# Thai Drivers License



## doclib

I currently am in Thailand on a ED visa. I have an International Drivers license and one from my home state of Texas. A friend told me I could go to the Thai Motor Vehicle Department and get a Thai drivers license, with a minimum of fuss, essentially just fill out the form with my two (Intl & US) licenses, fill out their form and , maybe have some medical proof I can see.

Does anyone know for sure what the requirements are and if they are less stringent for an expat already having valid International and US State licenses?

Thanks.


----------



## Moolor

I am here from the us on a B visa and am not sure if a license under an ED visa would have the same requirements.

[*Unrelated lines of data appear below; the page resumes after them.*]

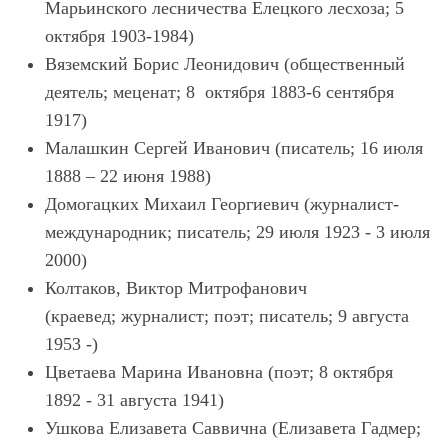
Марьинского лесничества Елецкого лесхоза; 5
октября 1903-1984)
Вяземский Борис Леонидович (общественный
деятель; меценат; 8 октября 1883-6 сентября
1917)
Малашкин Сергей Иванович (писатель; 16 июля
1888 – 22 июня 1988)
Домогацких Михаил Георгиевич (журналист-
международник; писатель; 29 июля 1923 - 3 июля
2000)
Колтаков, Виктор Митрофанович
(краевед; журналист; поэт; писатель; 9 августа
1953 -)
Цветаева Марина Ивановна (поэт; 8 октября
1892 - 31 августа 1941)
Ушкова Елизавета Саввична (Елизавета Гадмер;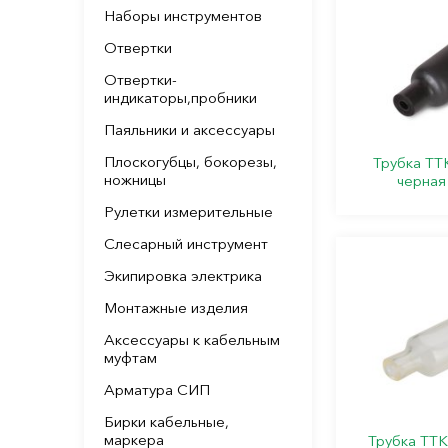
Наборы инструментов
Отвертки
Отвертки-
индикаторы,пробники
Паяльники и аксессуары
Плоскогубцы, бокорезы,
Трубка ТТК
ножницы
черная
Рулетки измерительные
Слесарный инструмент
Экипировка электрика
Монтажные изделия
Аксессуары к кабельным
муфтам
Арматура СИП
Бирки кабельные,
маркера
Трубка ТТК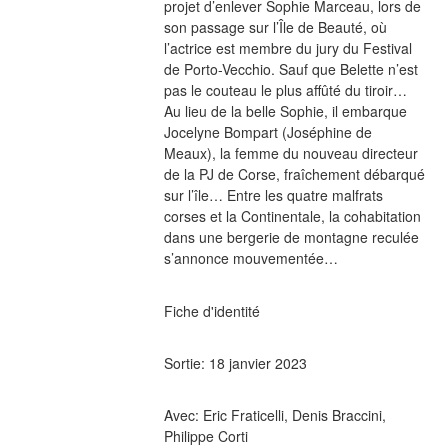
projet d’enlever Sophie Marceau, lors de 
son passage sur l’Île de Beauté, où 
l’actrice est membre du jury du Festival 
de Porto-Vecchio. Sauf que Belette n’est 
pas le couteau le plus affûté du tiroir… 
Au lieu de la belle Sophie, il embarque 
Jocelyne Bompart (Joséphine de 
Meaux), la femme du nouveau directeur 
de la PJ de Corse, fraîchement débarqué 
sur l’île… Entre les quatre malfrats 
corses et la Continentale, la cohabitation 
dans une bergerie de montagne reculée 
s’annonce mouvementée…
Fiche d'identité
Sortie: 18 janvier 2023
Avec: Eric Fraticelli, Denis Braccini, 
Philippe Corti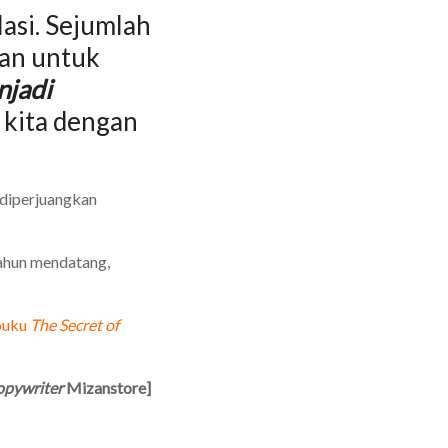
asi. Sejumlah
kan untuk
jadi
kita dengan
 diperjuangkan
tahun mendatang,
 buku
The Secret of
pywriter
Mizanstore]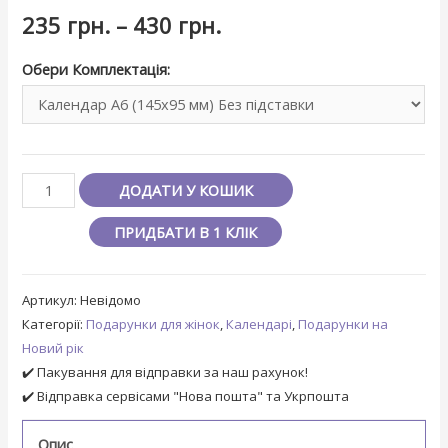
235
грн.
–
430
грн.
Обери Комплектація:
ДОДАТИ У КОШИК
ПРИДБАТИ В 1 КЛІК
Артикул:
Невідомо
Категорії:
Подарунки для жінок
,
Календарі
,
Подарунки на
Новий рік
✔️ Пакування для відправки за наш рахунок!
✔️ Відправка сервісами "Нова пошта" та Укрпошта
Опис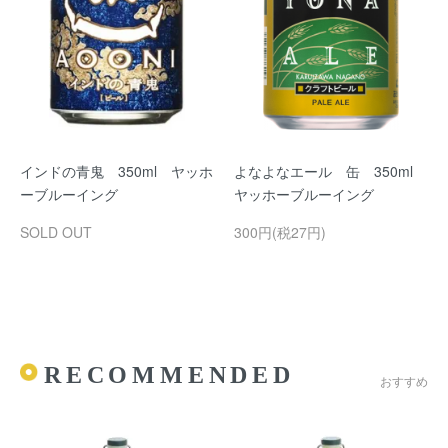
インドの青鬼 350ml ヤッホ
よなよなエール 缶 350ml
ーブルーイング
ヤッホーブルーイング
SOLD OUT
300円(税27円)
RECOMMENDED
おすすめ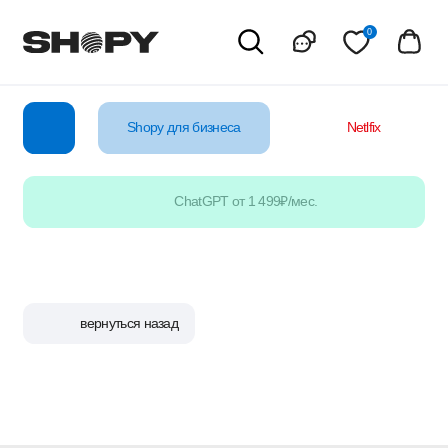
0
Shopy для бизнеса
Netlfix
YouTube
ChatGPT от 1 499₽/мес.
вернуться назад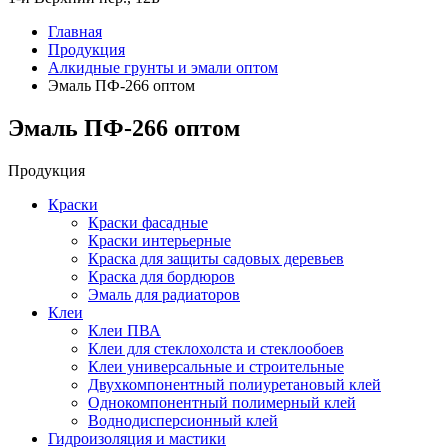
Главная
Продукция
Алкидные грунты и эмали оптом
Эмаль ПФ-266 оптом
Эмаль ПФ-266 оптом
Продукция
Краски
Краски фасадные
Краски интерьерные
Краска для защиты садовых деревьев
⁠Краска для бордюров
Эмаль для радиаторов
Клеи
Клеи ПВА
Клеи для стеклохолста и стеклообоев
Клеи универсальные и строительные
Двухкомпонентный полиуретановый клей
Однокомпонентный полимерный клей
Воднодисперсионный клей
Гидроизоляция и мастики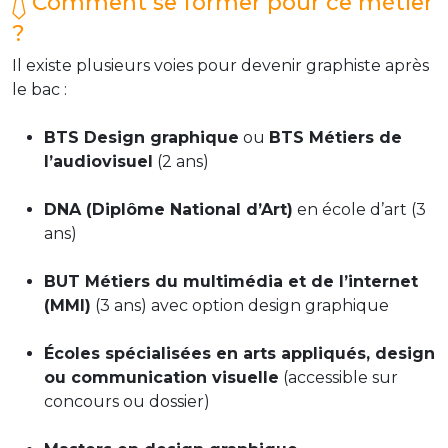
Comment se former pour ce métier
?
Il existe plusieurs voies pour devenir graphiste après
le bac :
BTS Design graphique
ou
BTS Métiers de
l’audiovisuel
(2 ans)
DNA (Diplôme National d’Art)
en école d’art (3
ans)
BUT Métiers du multimédia et de l’internet
(MMI)
(3 ans) avec option design graphique
Écoles spécialisées en arts appliqués, design
ou communication visuelle
(accessible sur
concours ou dossier)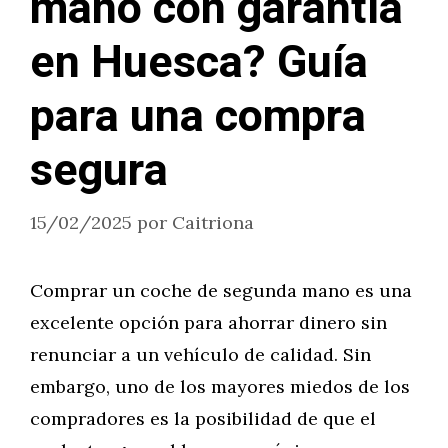
mano con garantía
en Huesca? Guía
para una compra
segura
15/02/2025
por
Caitriona
Comprar un coche de segunda mano es una
excelente opción para ahorrar dinero sin
renunciar a un vehículo de calidad. Sin
embargo, uno de los mayores miedos de los
compradores es la posibilidad de que el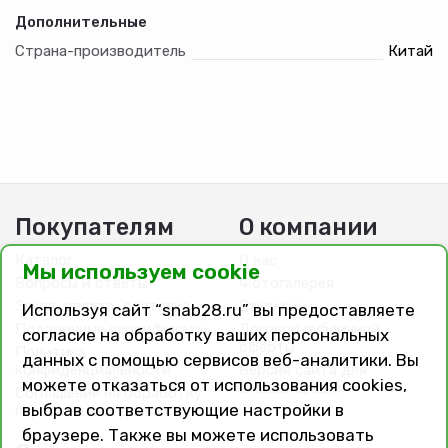
Дополнительные
Страна-производитель
Китай
Покупателям
О компании
Каталог
О нас
Мы используем cookie
Вопросы и ответы
Фотогалерея
Заказ, оплата, доставка
Вакансии
Используя сайт “snab28.ru” вы предоставляете
Подарочные сертификаты
Договор публичной
согласие на обработку ваших персональных
оферты
Политика
данных с помощью сервисов веб-аналитики. Вы
конфиденциальности
Версия сайта для
можете отказаться от использования cookies,
слабовидящих
Соглашение на обработку
выбрав соответствующие настройки в
персональных данных
браузере. Также вы можете использовать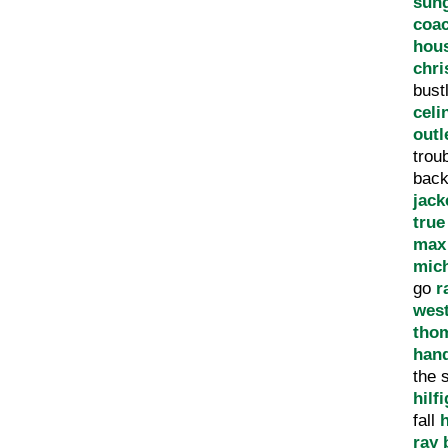
sun
coac
hous
chri
bust
celi
outl
trou
bac
jack
true
max
mic
go
r
west
tho
han
the 
hilf
fall
h
ray 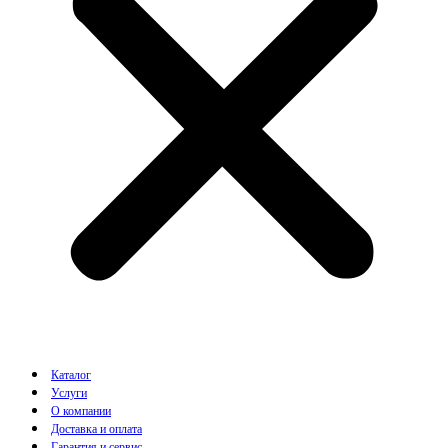
Каталог
Услуги
О компании
Доставка и оплата
Гарантия и сервис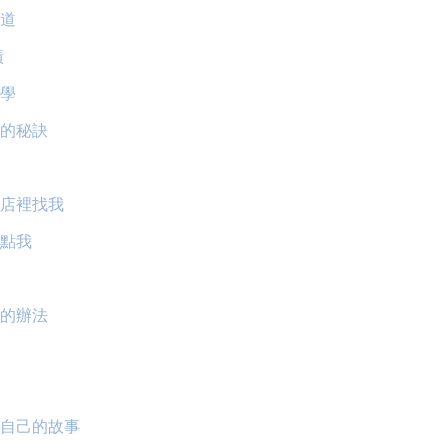
道
績
學
的秘訣
店裡找我
點我
的辦法
自己的故事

I was required to provide proof of residence, copy of passport and visa, and medical certificate. They were not interested in my international drivers license, only my license from the states. I had to prove online what class of vehicle my license allowed me to drive online and translate to Thai ( used google translate at the Thai "DMV")

Got a 1 year license .


----------



## Song_Si

Hi

some info here from the scooter thread



> Like many other things, processes may vary from province to province; suggest you get a Thai friend to telephone and confirm what your local office requires, may save a journey - be prepared!(from my exp, last 2 offices I have dealt with for licence and registration have had no English speakers)
> 
> For me, I got my first Thai car and motorcycle licences in Phuket
> 
> Required:
> 
> residency letter issued by Thai Immigration (less than 30 days old)
> medical cert - medical centres/hospitals can issue these (less than 30 days old)
> passport and copies of pages showing photo and visa
> original licence/s from home country plus copies
> 
> note that as car and motorcycle are issued as separate licences if applying for both you need an extra set of photocopies; sign every photocopy page
> 
> I had a colour-blind test, photo taken and walked out with two new one-year licences in less than one hour.


----------



## TomC

doclib said:


> I currently am in Thailand on a ED visa. I have an International Drivers license and one from my home state of Texas. A friend told me I could go to the Thai Motor Vehicle Department and get a Thai drivers license, with a minimum of fuss, essentially just fill out the form with my two (Intl & US) licenses, fill out their form and , maybe have some medical proof I can see.
> 
> Does anyone know for sure what the requirements are and if they are less stringent for an expat already having valid International and US State licenses?
> 
> Thanks.


The best way is to try. What is required also depends on who is on duty and what they know. You won't get into any trouble by trying as you're not breaking any law. All they're going to do is tell you what you need. Bring any BS paper with you, insurance, lease, whatever, just play the dumb farang. You'll be fine. Good luck.


----------



## Mweiga

TomC said:


> The best way is to try. What is required also depends on who is on duty and what they know. You won't get into any trouble by trying as you're not breaking any law. All they're going to do is tell you what you need. Bring any BS paper with you, insurance, lease, whatever, just play the dumb farang. You'll be fine. Good luck.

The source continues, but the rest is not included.